S'en aller
Ce déménagement est très compliqué, beaucoup plus que ce à quoi je m'attendais. Il ne s'agit pas juste de faire des listes de choses à faire, à ne pas oublier, de formalités administratives, de rendez-vous bancaires ou chez le notaire et de commandes de meubles, il s'agit aussi de mettre une partie de la vie de quelqu'un en cartons et en l’occurrence, ce ne serait que ma vie, ce ne serait pas un problème, j'ai l'habitude. Non, c'est la vie de mon amoureux, et c'est notre vie commune aussi et bon sang, c'est infiniment plus difficile.

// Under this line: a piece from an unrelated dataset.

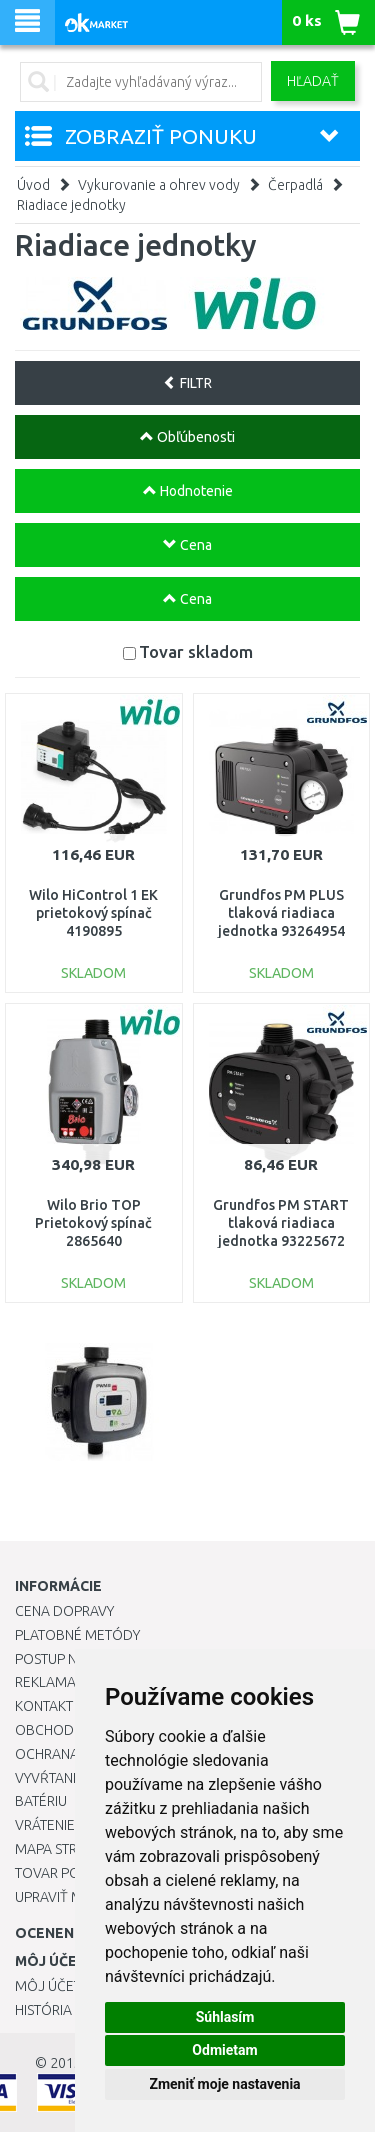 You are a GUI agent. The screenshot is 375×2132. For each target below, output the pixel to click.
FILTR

Chaque objet qui lui appartenait contient en lui-même une charge émotionnelle pour moi, qu'il faut que j'encaisse avant de décider si je garde, je donne, je jette. Je trie, je classe et je finis par faire mes cartons en pleurant comme une madeleine sur les souvenirs brassés au passage, sur cet amour disparu en un clin d’œil. Ce n'est pas hyper efficace, j'use un certain nombre de mouchoirs et parfois, au bout de 3 cartons, je suis épuisée nerveusement.
J'ai terminé hier ses cartons de livres et c'est presque un soulagement. Il me semble que le reste sera plus facile. Évidemment, je ne suis pas à l'abri d'un marque-page qui traine, d'un bout de note griffonnée de sa main dans un de mes bouquins, d'un gadget retrouvé dans un endroit incongru ou d'une photo de lui qui surgit sans prévenir mais le plus gros est fait. Mes livres, à côté, c'est peanuts.
Ce travail de préparation du déménagement et sans doute, l'approche de l'anniversaire de sa mort rendent mon amoureux très présent dans ma vie, comme il ne l'avait plus été depuis quelques mois. Je rêve de lui plus fréquemment, sans jamais le voir mais il est là, sans aucun doute. Il est aussi là quand je vais au concert, il marche à mes côtés sur les sentiers et pas juste au pied de l'arbre du souvenir. Il est là et c'est douloureux.
Alors je suis déchirée entre le réconfort de le sentir toujours présent et le chagrin que cela me cause. Il m'arrive de formuler à voix haute des phrases comme “Maintenant, j'aimerais que tu t'en ailles, que tu me laisses vivre le reste toute seule, parce que ça fait trop mal” et aussitôt, je les regrette. J'aimerais parfois ne plus penser à lui mais je refuse catégoriquement de l'oublier.
C'est très difficile, cet entre-deux. Je suis perdue. Et je ne sais pas si je veux être là le jour anniversaire ou s'il serait mieux que je parte prendre l'air ailleurs.
En fait, je crois que ce jour-là me terrifie.